How do RMSE and MAE differ in practice for choosing a metric?
What does the LM benchmark comparison accomplish?
What rule determines whether predictive power is high, medium, low, or none?
How was RMSE selected in the SmartPLS4 example?
What specific result led to the “low predictive power” conclusion?
Review Questions
- When should MAE be used instead of RMSE in PLS Predict, and what feature of the error distribution triggers the switch?
- How does the count of indicators beating the LM benchmark determine the predictive power category?

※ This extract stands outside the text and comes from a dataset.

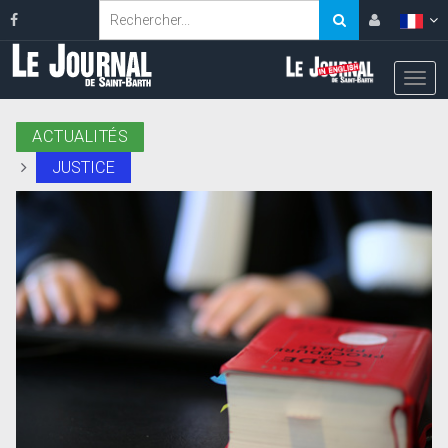
ACTUALITÉS
JUSTICE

- In the example, why does having 13 indicators with higher RMSE than LM lead to a “low predictive power” rating?
Key Points
- 1
Prediction error in PLS-SEM is the residual gap between observed and predicted endogenous values, and lower values indicate better predictive performance.
- 2
RMSE is the default prediction error metric; MAE is preferred when prediction error distributions show long left/right tails (high non-symmetry).
- 3
SmartPLS4’s PLS Predict uses error histograms to check whether the prediction error distribution is symmetric before choosing RMSE vs MAE.
- 4
Predictive power is classified by comparing each endogenous indicator’s prediction error to the naive LM benchmark.
- 5
If most or all indicators have lower prediction error than LM, predictive power is high (or medium); if only a minority do, predictive power is low.
- 6
If none of the indicators beat LM on RMSE/MAE, the model has no predictive power.
- 7
In the example, RMSE was used after confirming symmetric error, and 13 of 24 indicators had higher RMSE than LM, resulting in low predictive power.